Mesurer la valeur monétaire de la flexibilité du travail, un impératif pour les entreprises

par La rédaction

Regus, premier fournisseur mondial d’espaces de travail flexibles et Unwired, spécialiste en organisation des entreprises, dévoilent leur étude globale « VWork : mesurer les bénéfices de la flexibilité dans l’organisation du travail ». L’étude dresse un état de lieux des pratiques des entreprises et montre comment celles-ci se dotent d’une organisation plus flexible. En interrogeant et analysant les réponses du top management des grandes entreprises mondiales, VWord explique aux entreprises comment prendre la mesure de leur flexibilité et de son impact sur leurs résultats financiers.

Pour cette étude, Regus et Unwwired ont interrogé plus de 600 managers dans le monde afin de recueillir leur avis sur l’organisation actuelle du travail. Via un questionnaire en ligne, les thèmes du bureau virtuel, de la mobilité, du travail collaboratif ou de l’utilisation des espaces de bureaux ont été abordés.

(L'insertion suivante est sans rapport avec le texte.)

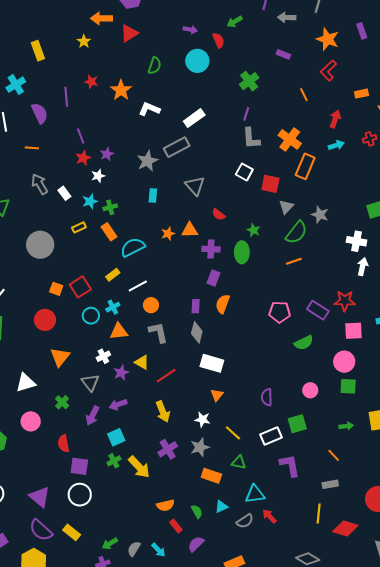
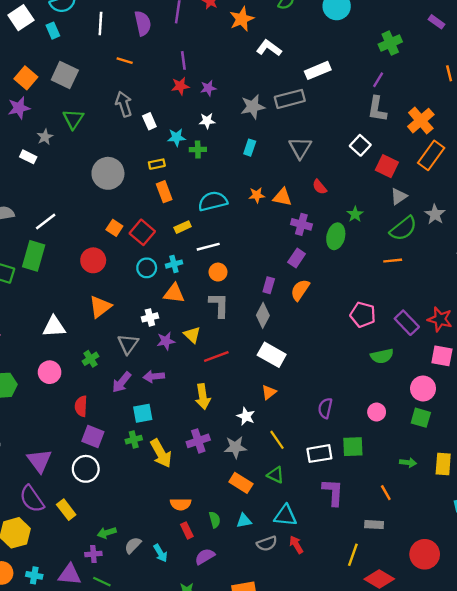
white star: (98, 176) -> (207, 121), moved
orange rectangle: (109, 232) -> (164, 192), moved
red square: (80, 287) -> (142, 232), turned -30

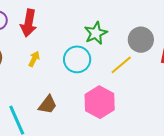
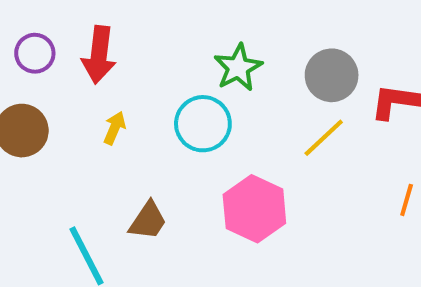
yellow line: (121, 65) -> (324, 138), moved

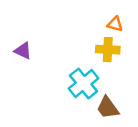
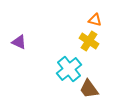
yellow cross: (108, 50) -> (89, 41), turned 30

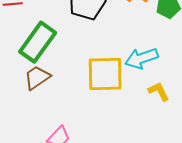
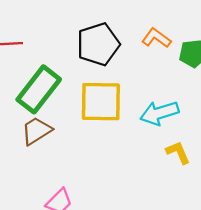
yellow square: (105, 74) -> (101, 102), moved

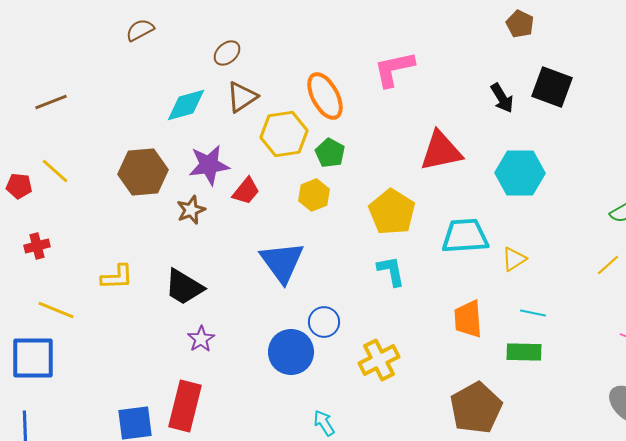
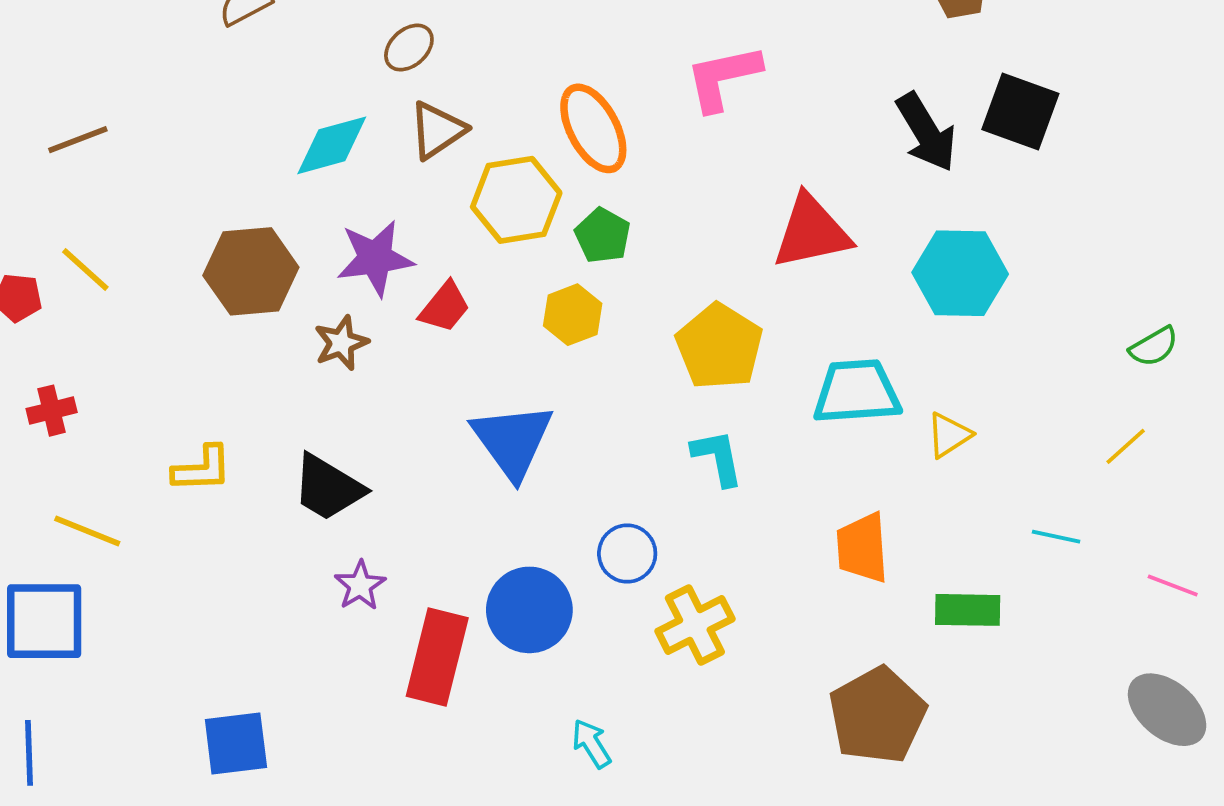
black arrow: (502, 98) -> (926, 132), size x1.4
cyan line: (533, 313) -> (1056, 537), moved
blue circle: (324, 322) -> (627, 554), moved
red rectangle: (185, 406) -> (437, 657), moved

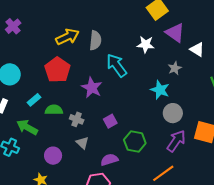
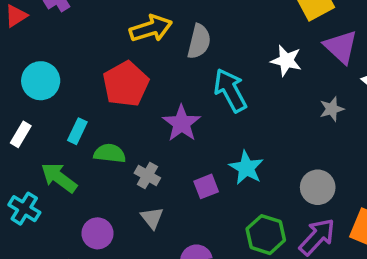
cyan star: (160, 90) -> (246, 168), moved
cyan rectangle: (34, 100) -> (77, 131), turned -32
green hexagon: (135, 141) -> (266, 235), moved

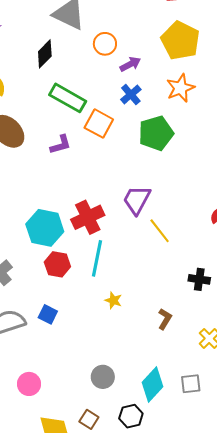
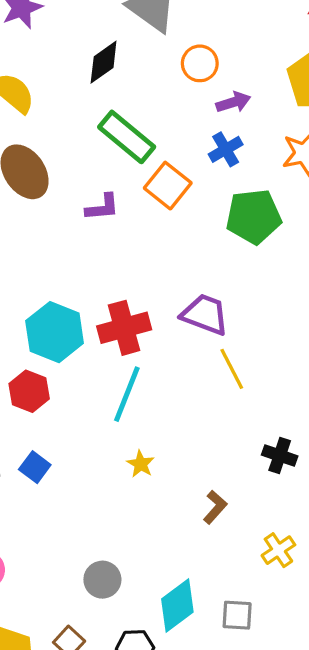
purple trapezoid: (137, 200) -> (205, 314), turned 72
red hexagon: (57, 264) -> (29, 391), moved

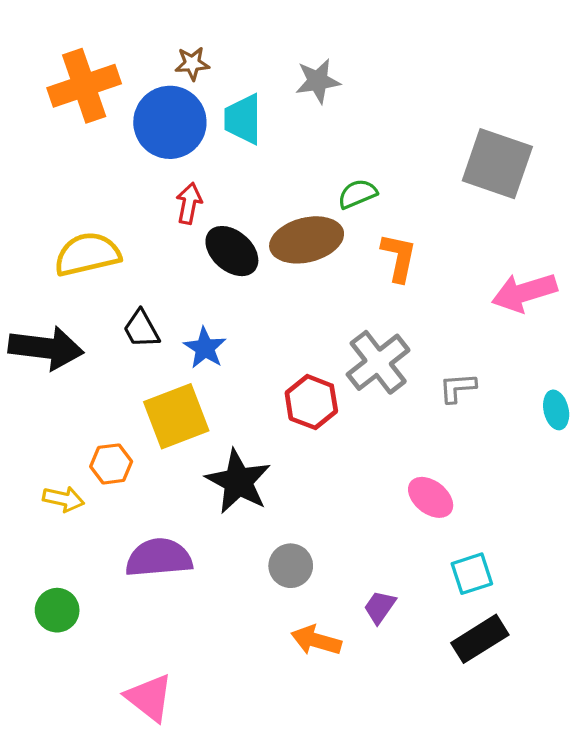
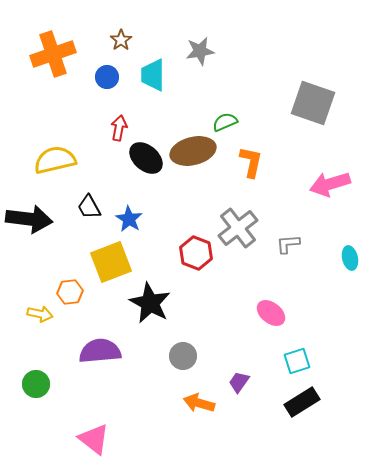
brown star: (192, 64) -> (121, 40), turned -30
blue circle: (170, 122) -> (107, 77), size x0.5

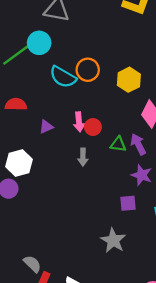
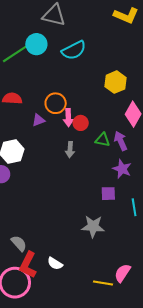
orange circle: (88, 70) -> (56, 103), moved
cyan semicircle: (63, 77) -> (74, 50), moved, turned -60
gray star: (113, 240) -> (93, 226), turned -30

Dans le cadre de cette étude, Regus et Unwired ont établi un principe de mesure de la valeur de la flexibilité au bureau. Les entreprises pourront en tirer partie si elles choisissent de s’éloigner de l’approche traditionnelle « une personne-un bureau » à la faveur d’un mode reposant sur la « fourniture d’espace à la demande ». Dans leur étude, Regus et Unwired ont identifié une série de variables qui jettent les bases d’une organisation reposant sur la fourniture d’espace à la demande en fonction des besoins des collaborateurs.

Près de 60% des personnes interrogées travaillant dans une grande entreprise anticipent une baisse des espaces de bureaux nécessaires à leur entreprise en raison des nouveaux modes d’organisation. Seuls 7% des sondés s’attendent à un accroissement des surfaces. Pour un peu plus de la moitié des managers interrogés (51%), le bureau tel que nous le connaissons aujourd’hui est condamné à devenir un espace utilisé seulement occasionnellement.
 

L’étude met également en valeur les points suivants :

Les nouveaux modes de travail
– 62,5% des grandes entreprises interrogées ont déjà mis en œuvre de nouveaux principes d’organisation du travail.
– 59% des personnes interrogées confirment qu’elles n’ont plus à lutter pour pouvoir travailler efficacement à l’extérieur de leur bureau.

La proximité du lieu de travail
– Seulement 12% des personnes interrogées voudraient travailler de leur domicile.
– 64% des sondés pensent que le temps de trajet idéal entre le bureau et le domicile est de moins de 20 minutes. 25% des personnes interrogées souhaitent même qu’il soit de moins de 10 minutes.
– Pour l’instant, 32% des personnes interrogées qui travaillent pour des grandes entreprises passent entre 41 minutes et une heure dans les trajets domicile-entreprise. 27% y consacrent plus d’une heure par jour.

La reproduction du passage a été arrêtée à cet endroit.